Ewing würde umgehend zu von Appelmann rennen und sich einen boshaften Kommentar nicht verkneifen können, dessen war Maria sicher. Es kam noch schlimmer. Noch ehe der Gottesdienst vorüber war, stahl der Kirchenvorsteher sich davon, so eilig hatte er es, dem Hauptmann die Ungeheuerlichkeit zu berichten. Vor der Kirche musste der Pfarrer Fragen beantworten. Die Menschen in Coserow wollten Näheres über Schweidlers Schreiben und die Antwort des Hauptmannes wissen. Was genau habe der ausrichten lassen? Habe er sie wahrhaftig als dumm und schmutzig bezeichnet? Maria versuchte indes herauszufinden, was mit dem Fischer Ernst sei.

»Er liegt im Bett«, erzählte sein Weib ihr niedergeschlagen. »Glüht wie ein Ofen, mein armer Mann. Ich fürchte, Maria, es steht schlecht um ihn.«

Hoffentlich gefiel es dem Herrn nicht, Ernst schon jetzt zu sich zu rufen. Die anderen erfahrenen Fischer hatten Hunger und Not bereits dahingerafft, oder sie hatten sich aus dem Staub gemacht, um in Wolgast oder sonst wo womöglich leichter etwas zwischen die Zähne zu bekommen. Beklommen ging Maria zurück ins Pfarrhaus und machte sich daran, ihr Tagewerk zu erledigen.

***

Was war das? Maria richtete sich von ihrem Nachtlager auf und starrte in die Dunkelheit. Ihr Herz klopfte. Was hatte sie so abrupt aus dem Schlaf gerissen? Sie lauschte mit angehaltenem Atem. Nichts, kein Laut, außer dem gleichmäßigen Schnarchen ihres Vaters in der Kammer nebenan. Vielleicht hatte sie auch nur schlecht geträumt. Das kam in den letzten Jahren immer häufiger vor. Sie versuchte sich zu entsinnen, doch die Erinnerung war schwach. Da war ein Mann gewesen, ein Mann im Wald.
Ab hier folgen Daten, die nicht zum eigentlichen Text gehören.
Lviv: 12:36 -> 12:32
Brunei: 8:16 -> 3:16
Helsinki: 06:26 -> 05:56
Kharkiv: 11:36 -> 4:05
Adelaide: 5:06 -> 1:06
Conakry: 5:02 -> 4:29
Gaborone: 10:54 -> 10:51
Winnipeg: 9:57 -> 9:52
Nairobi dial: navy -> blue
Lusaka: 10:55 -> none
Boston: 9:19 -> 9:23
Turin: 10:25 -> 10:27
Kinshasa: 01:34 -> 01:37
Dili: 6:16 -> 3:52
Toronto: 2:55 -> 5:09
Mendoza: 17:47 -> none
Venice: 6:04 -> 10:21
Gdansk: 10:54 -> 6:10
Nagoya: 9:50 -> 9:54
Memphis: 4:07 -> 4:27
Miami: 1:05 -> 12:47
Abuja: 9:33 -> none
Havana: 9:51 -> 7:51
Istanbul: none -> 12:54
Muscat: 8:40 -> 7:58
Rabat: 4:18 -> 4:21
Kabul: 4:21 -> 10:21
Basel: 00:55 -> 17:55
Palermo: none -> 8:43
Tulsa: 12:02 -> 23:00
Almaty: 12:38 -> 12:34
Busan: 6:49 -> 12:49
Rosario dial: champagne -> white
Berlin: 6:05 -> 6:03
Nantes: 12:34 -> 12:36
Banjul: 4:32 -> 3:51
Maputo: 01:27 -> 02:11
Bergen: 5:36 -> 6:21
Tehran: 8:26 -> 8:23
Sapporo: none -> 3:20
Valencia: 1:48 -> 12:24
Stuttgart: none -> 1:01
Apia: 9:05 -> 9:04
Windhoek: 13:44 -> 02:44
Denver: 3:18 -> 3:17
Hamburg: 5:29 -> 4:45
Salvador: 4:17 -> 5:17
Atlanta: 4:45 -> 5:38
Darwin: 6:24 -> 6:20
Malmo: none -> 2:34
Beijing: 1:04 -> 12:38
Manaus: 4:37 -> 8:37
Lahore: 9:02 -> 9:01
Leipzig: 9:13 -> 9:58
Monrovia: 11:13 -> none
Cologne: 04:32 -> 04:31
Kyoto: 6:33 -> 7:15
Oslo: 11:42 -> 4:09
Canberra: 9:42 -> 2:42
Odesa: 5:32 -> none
Hatte sie von diesem Georg geträumt? Wie es ihm wohl ergehen mochte? Sie kauerte sich unter ihrer Decke zusammen und fröstelte. Der Ziegel, den sie vor dem Zubettgehen im Ofen aufgeheizt hatte, war längst kalt. Wie eisig mochte es draußen im Wald unter freiem Himmel sein? Allmählich schlug ihr Herz wieder langsamer, ihre Lider wurden schwer. Noch einmal meinte sie etwas zu hören, spitzte die Ohren, dann schlief sie wieder ein.

***

Wie an jedem Tag war sie auch an diesem früh auf den Beinen, obwohl sie noch ein weiteres Mal aus dem Schlaf hochgeschreckt und nun entsprechend matt war. Sie hätte schwören können, sie habe Schritte gehört. Oder sogar Stimmen? Gleichgültig, es war keine Zeit für Hirngespinste oder für Müdigkeit. Maria hatte am Vortag nach Ernst gesehen. Viel war nicht mehr übrig von dem einst kräftigen Mann. Wenn er sich weiter so schindete, um die Bewohner des Dorfes zu ernähren und um seine eigene Familie durchzubringen, würde es böse enden. Wenn es mal nicht schon so weit war. Maria würde tun, was in ihrer Macht stand, um ihm zu helfen. Sie hatte noch etwas von dem Grünkohl im Garten stehen lassen, den sie dem Boden abgerungen hatte. Den würde sie ihm bringen. Er hatte ihn jetzt nötiger als sie und ihr Vater. Sein Weib konnte ihm einen Brei daraus zubereiten. Die schlechten Blätter waren immer noch gut genug, um Umschläge damit zu machen. Maria richtete Haferschleim für ihren Vater und für sich an. Sobald das erste bleierne Licht Coserow erhellte, warf sie sich ihren Mantel über und trat ins Freie. Die Luft stach ihr kalt in die Lunge, doch schwebte nicht auch schon eine Ahnung von Frühling darin? Um wie vieles leichter würde wieder alles sein, wenn die Temperaturen stiegen, wenn die Natur ihnen den Tisch mit Früchten und Getreide deckte. Beschwingt von dem Gedanken daran, dass es bald wärmer und freundlicher sein würde, hüpfte sie die drei steinernen Stufen vor dem Haus hinab und folgte dem Pfad in den Pfarrgarten. An der Pforte blieb sie stehen, als sei sie in diesem Moment zu einer Statue erstarrt, wie sie sie von  Gemälden aus dem Alten Rom oder Griechenland kannte.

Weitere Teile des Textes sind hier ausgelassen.